#### [DIRECTIONS]
Going through the data below, please show each line containing the string "voir".

[Dataset records]
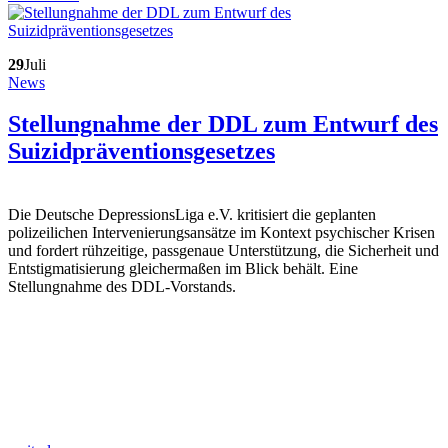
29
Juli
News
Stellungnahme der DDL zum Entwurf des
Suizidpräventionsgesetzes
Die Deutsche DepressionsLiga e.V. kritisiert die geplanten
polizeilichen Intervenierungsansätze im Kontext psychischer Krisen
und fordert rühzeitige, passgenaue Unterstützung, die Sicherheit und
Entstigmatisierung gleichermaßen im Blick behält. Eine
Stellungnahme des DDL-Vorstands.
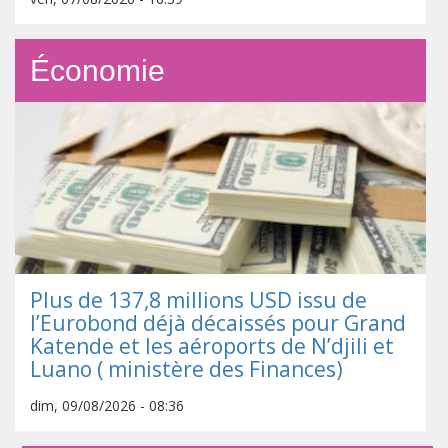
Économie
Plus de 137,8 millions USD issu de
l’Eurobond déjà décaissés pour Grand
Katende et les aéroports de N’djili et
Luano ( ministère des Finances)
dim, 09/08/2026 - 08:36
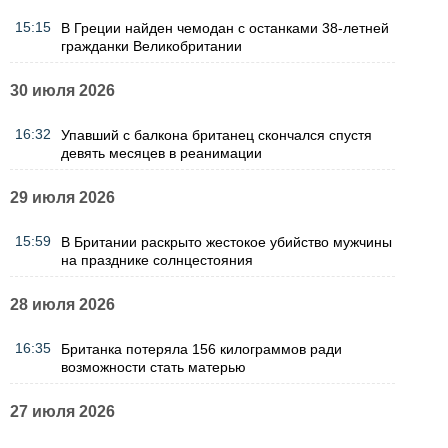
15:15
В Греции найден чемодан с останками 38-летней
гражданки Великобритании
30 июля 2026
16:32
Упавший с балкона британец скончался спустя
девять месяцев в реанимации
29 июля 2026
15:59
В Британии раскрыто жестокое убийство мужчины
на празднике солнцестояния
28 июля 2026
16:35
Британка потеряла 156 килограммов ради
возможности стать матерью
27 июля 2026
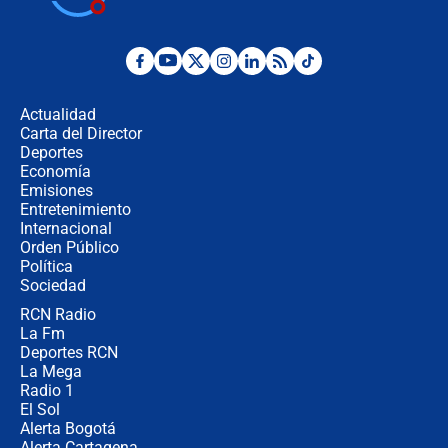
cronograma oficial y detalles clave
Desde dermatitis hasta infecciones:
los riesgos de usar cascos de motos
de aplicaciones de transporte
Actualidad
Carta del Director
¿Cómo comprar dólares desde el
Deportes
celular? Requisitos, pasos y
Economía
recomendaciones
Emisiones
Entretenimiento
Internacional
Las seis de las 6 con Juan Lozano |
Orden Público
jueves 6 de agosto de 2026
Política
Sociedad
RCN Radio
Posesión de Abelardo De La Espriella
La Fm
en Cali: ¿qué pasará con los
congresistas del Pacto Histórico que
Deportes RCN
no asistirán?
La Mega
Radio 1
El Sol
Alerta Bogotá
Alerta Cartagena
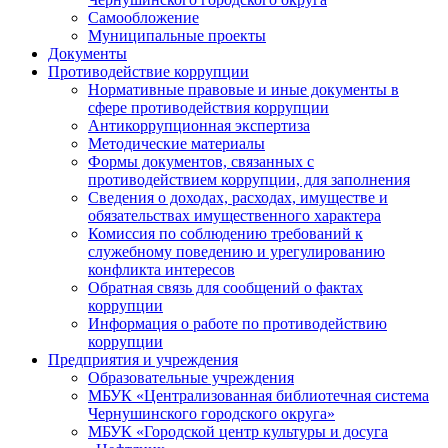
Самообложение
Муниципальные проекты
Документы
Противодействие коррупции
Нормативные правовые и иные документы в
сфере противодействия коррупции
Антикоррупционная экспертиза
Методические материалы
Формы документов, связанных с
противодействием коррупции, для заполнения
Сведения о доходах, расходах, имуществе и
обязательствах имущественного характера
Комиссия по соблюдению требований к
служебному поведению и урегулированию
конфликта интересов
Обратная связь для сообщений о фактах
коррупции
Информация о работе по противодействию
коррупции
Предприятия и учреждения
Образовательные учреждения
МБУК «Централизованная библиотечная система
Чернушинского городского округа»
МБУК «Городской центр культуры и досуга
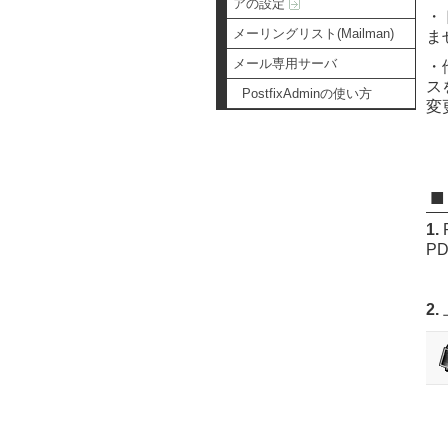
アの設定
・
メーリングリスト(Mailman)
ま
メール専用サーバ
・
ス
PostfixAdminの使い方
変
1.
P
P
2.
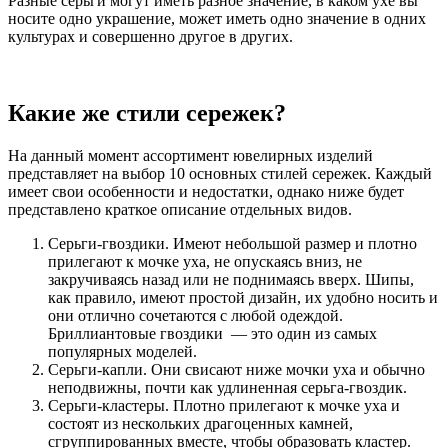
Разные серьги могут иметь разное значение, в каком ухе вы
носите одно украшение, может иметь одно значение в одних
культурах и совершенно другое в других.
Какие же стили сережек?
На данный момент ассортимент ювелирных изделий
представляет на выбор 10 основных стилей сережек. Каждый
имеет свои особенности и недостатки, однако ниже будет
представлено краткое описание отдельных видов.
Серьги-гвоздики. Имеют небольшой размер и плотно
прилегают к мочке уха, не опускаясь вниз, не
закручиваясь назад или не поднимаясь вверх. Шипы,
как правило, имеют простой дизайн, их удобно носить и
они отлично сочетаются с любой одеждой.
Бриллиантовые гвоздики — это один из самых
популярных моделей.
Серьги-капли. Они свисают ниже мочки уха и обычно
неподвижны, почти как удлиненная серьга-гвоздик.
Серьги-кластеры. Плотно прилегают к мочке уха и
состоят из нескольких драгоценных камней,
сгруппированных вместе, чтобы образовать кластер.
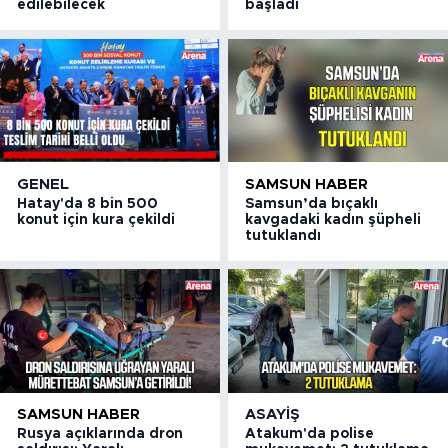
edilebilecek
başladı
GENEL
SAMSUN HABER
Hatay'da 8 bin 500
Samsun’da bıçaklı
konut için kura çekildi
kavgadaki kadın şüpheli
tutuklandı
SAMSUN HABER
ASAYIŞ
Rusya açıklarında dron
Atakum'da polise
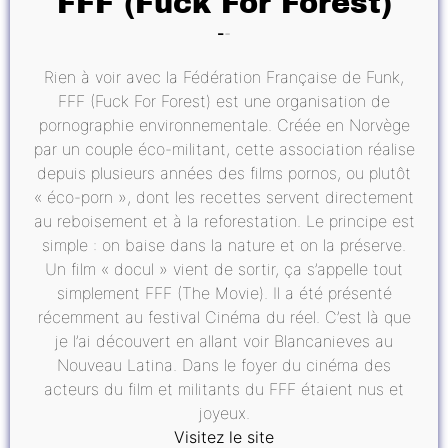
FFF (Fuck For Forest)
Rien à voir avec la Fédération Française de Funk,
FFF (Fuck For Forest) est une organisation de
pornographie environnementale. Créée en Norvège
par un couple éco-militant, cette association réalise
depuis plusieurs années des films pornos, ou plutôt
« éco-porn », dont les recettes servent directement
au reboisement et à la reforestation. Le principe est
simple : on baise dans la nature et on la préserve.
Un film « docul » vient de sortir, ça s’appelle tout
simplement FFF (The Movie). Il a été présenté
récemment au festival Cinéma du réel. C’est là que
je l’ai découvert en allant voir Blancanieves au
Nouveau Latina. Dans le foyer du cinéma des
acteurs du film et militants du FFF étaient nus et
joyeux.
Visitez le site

#### [EXERCISE OUTPUT]
Rien à voir avec la Fédération Française de Funk,
je l’ai découvert en allant voir Blancanieves au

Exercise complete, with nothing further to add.